Pelo menos 12 pessoas morreram nas últimas 24 horas no Iraque em violentas ações que visam a prejudicar as eleições marcadas para o próximo dia 30 deste mês de janeiro. No final da noite desta quarta-feira rebeldes assassinaram funcionários ligados ao aiatolá Ali al Sistani, um dos mais influentes líderes religiosos iraquianos, de orientação xiita, segundo informação da polícia na manhã desta quinta-feira.

O xeque Mahmoud al Madahini, seu filho e mais quatro guarda-costas foram mortos a tiros em Salman Pak –a dez quilômetros da capital Bagdá, o local é conhecido pelos roubos e seqüestros freqüentes.

Os seis foram atacados quando voltavam para casa após as orações da noite, segundo informações de um religiosos que pediu para não ter seu nome divulgado. Ele também afirmou que o xeque havia sido ameaçado diversas vezes de assassinato, segundo a agência de notícias France Presse.

Al Sistani criou uma coalizão xiita para concorrer nas eleições iraquianas, previstas para 30 de janeiro, que envolvem 228 candidatos.
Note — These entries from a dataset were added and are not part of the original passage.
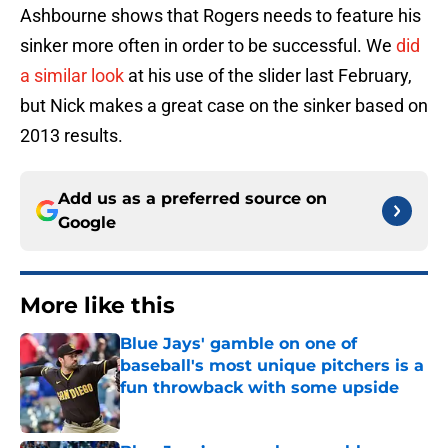
Ashbourne shows that Rogers needs to feature his
sinker more often in order to be successful. We
did
a similar look
at his use of the slider last February,
but Nick makes a great case on the sinker based on
2013 results.
Add us as a preferred source on
Google
More like this
Blue Jays' gamble on one of
baseball's most unique pitchers is a
fun throwback with some upside
Published by on Invalid Date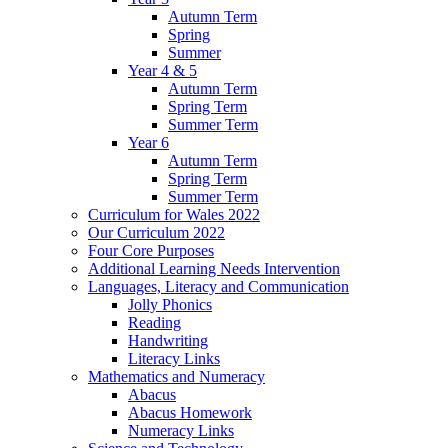
Autumn Term
Spring
Summer
Year 4 & 5
Autumn Term
Spring Term
Summer Term
Year 6
Autumn Term
Spring Term
Summer Term
Curriculum for Wales 2022
Our Curriculum 2022
Four Core Purposes
Additional Learning Needs Intervention
Languages, Literacy and Communication
Jolly Phonics
Reading
Handwriting
Literacy Links
Mathematics and Numeracy
Abacus
Abacus Homework
Numeracy Links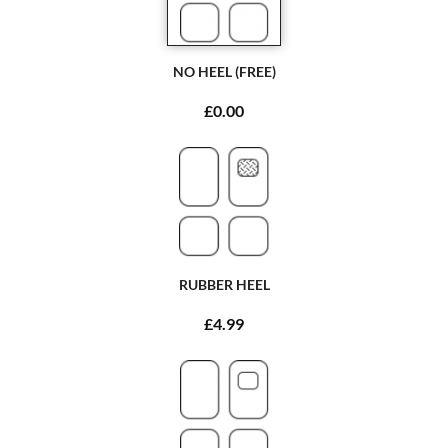
NO HEEL (FREE)
£0.00
RUBBER HEEL
£4.99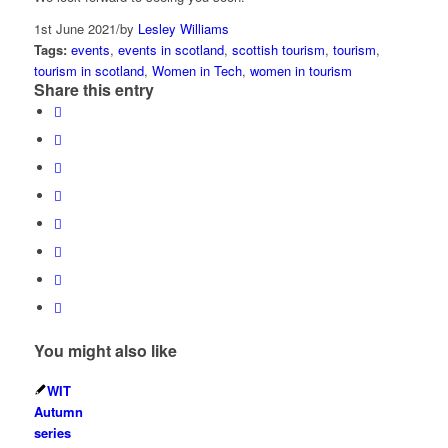
1st June 2021
/
by
Lesley Williams
Tags:
events
,
events in scotland
,
scottish tourism
,
tourism
,
tourism in scotland
,
Women in Tech
,
women in tourism
Share this entry
You might also like
WIT
Autumn
series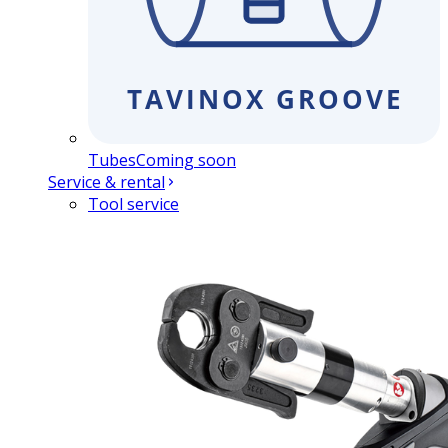
Tubes
Coming soon
Service & rental
Tool service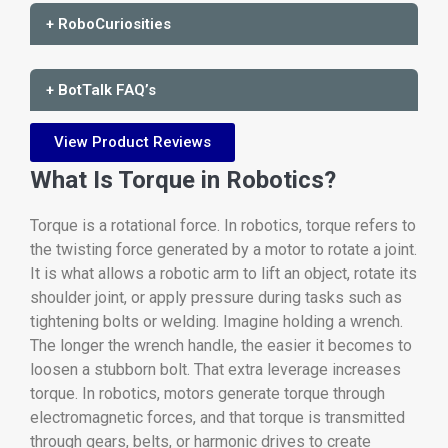
+ RoboCuriosities
+ BotTalk FAQ’s
View Product Reviews
What Is Torque in Robotics?
Torque is a rotational force. In robotics, torque refers to
the twisting force generated by a motor to rotate a joint.
It is what allows a robotic arm to lift an object, rotate its
shoulder joint, or apply pressure during tasks such as
tightening bolts or welding. Imagine holding a wrench.
The longer the wrench handle, the easier it becomes to
loosen a stubborn bolt. That extra leverage increases
torque. In robotics, motors generate torque through
electromagnetic forces, and that torque is transmitted
through gears, belts, or harmonic drives to create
Ao contrário dos sunitas, os políticos xiitas não querem que as eleições sejam adiadas no Iraque, onde a maioria da população segue esse ramo do islamismo.

A 17 dias para as eleições, as ações rebeldes que tentam anular –ou pelo menos adiar– as eleições iraquianas, tornam-se uma batalha cada vez mais difícil para os americanos, que não conseguem impor segurança no país. Até agora, os ataques dos insurgentes já causaram a morte de vários chefes da polícia, funcionários do governo e até de membros do conselho eleitoral iraquianos.

Na manhã desta quinta-feira, homens armados mataram seis pessoas e seqüestraram um empresário turco durante uma ação em um hotel no centro de Bagdá, segundo informações da polícia local.

A ação aconteceu às 6h30 [1h30 de Brasília] quando agressores abriram fogo contra um microônibus que tinha ido ao local buscar o empresário, identificado pela polícia como Abdulkadir Tanrikulu. Pelo menos dez homens participaram do seqüestro.

Cinco das pessoas mortas eram funcionários iraquianos que trabalhavam para o empresário, dono de uma construtora. A outra vítima era o motorista do microônibus. Os agressores tiraram os corpos do ônibus, levando esse veículo e mais dois com eles.Um canal de notícias turco informou que os negócios de Tanrikulu envolviam parcerias com autoridades americanas.